Receiving help is also uncomfortable, because if we feel that we can offer nothing back in terms of an equal gesture, then the payment becomes giving up our power and control. This is a very natural state when you consider small children and their parents. The parents give and the children simply receive, and in that dynamic the parents have all the power. It’s the natural order of things. However, when applied to adult relationships we see how negative and potentially abusive this can become, consider slaves and masters, tyrants and the oppressed and until not so long ago, even husbands over their wives (still to this day in some cultures). It’s no wonder we have an instinctive aversion to receiving help!

Finally, I don’t want to take from anyone because I don’t want to get used to it. It seems foolish and dangerous to depend on the assistance of others, because I have a negative belief system that you can’t trust or rely on people, because some people are not trustworthy or reliable. (I’m working on this.) Also, my ego would rather be totally self-sufficient. I want to do it myself. I don’t want to need so why would I ask for help? Perhaps this is why Virgos don’t ask for help, or don’t like to anyway.

For all of the reasons above, the assistance and sharing of my seat mates left me sweating.

Now, let me tell you about my alter ego, the guy sitting across the aisle from me who had a 9-month-old baby, and was also traveling alone. First, he didn’t even have a diaper bag with him. I can’t explain that. Maybe he had an extra diaper shoved in his back pocket somewhere, but even then he would need more than one. If he did, I never saw it. But he was utterly unconcerned. Relaxed. When he had to go to the bathroom he nonchalantly asked if someone could hold his baby. He was able to receive help in an effortless manner. We couldn’t have been less alike!

I like to look at definitions. Often they are very illuminating. For instance, in the definition below of give, the word voluntarily is used. I think that’s a really important concept.

give: verb
1. to present voluntarily and without expecting compensation; bestow: to give a birthday present to someone.
2. to hand to someone: Give me that plate, please.
3. to place in someone’s care: If you give me your coat, I’ll put it in the closet.

receive: verb
1. to take into one’s possession (something offered or delivered): to receive many gifts.
2. to have (something) bestowed, conferred, etc.: to receive an honorary degree.
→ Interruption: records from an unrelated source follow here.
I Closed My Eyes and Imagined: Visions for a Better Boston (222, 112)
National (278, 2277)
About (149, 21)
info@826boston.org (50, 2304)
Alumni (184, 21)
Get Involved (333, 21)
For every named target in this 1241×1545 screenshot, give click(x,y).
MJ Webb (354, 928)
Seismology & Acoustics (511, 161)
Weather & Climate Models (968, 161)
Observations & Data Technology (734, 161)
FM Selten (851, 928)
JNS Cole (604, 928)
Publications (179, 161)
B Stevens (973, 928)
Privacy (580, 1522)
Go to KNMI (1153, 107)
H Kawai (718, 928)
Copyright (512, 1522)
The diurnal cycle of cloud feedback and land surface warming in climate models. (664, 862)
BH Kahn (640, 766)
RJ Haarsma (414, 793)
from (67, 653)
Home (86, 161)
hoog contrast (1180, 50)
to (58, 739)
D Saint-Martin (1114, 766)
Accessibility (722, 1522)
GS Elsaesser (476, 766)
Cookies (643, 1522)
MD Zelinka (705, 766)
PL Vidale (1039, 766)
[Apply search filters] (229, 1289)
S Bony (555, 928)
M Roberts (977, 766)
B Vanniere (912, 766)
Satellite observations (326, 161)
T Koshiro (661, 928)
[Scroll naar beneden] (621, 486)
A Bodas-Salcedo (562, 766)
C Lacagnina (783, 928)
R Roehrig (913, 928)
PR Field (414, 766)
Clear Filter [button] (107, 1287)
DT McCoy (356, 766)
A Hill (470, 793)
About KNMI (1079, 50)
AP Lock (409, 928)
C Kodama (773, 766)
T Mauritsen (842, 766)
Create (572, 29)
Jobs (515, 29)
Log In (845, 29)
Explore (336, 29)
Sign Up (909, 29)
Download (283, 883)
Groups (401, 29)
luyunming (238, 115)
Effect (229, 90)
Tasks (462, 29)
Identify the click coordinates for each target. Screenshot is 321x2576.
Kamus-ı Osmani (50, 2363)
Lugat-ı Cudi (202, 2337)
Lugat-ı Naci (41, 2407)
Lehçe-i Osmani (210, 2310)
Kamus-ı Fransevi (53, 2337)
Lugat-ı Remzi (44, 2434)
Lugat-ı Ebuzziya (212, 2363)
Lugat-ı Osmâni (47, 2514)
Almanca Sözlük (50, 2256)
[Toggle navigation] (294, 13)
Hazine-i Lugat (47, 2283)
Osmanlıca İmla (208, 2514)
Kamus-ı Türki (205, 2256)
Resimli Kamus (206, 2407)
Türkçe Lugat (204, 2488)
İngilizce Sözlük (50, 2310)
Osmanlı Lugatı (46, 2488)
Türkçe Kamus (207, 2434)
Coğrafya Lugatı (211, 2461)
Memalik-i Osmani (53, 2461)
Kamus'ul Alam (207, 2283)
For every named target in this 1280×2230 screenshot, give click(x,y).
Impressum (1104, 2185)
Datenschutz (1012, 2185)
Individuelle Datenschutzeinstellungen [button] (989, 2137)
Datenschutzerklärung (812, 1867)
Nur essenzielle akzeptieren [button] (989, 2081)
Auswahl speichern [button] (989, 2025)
Giving and receiving are both verbs, both actions. When we give we do it voluntarily, we choose with whom to share, when we want to share, what we are going to give, where, and how much or how frequently. We are completely in control of our giving. When we receive, we are in essence not in control. We can’t control what people offer us or how they show kindness. This is a major source of discomfort when it comes to receiving. You only have two choices, accept or reject. Often we reject. Think how many times someone has offered to pick up the check, or tried to take a heavy bag and carry it for you. “No, no! I’ve got it, but thank you!” we exclaim.

Allowing someone to help is really enabling them to share, to transform themselves, and be happier and more fulfilled. Think of this before you reject help and when you make an offer of assistance, don’t give up so easily if you meet with initial resistance.

Commit to accepting offers of help this week and when you make an offer of help, don’t take ‘no’ for an answer.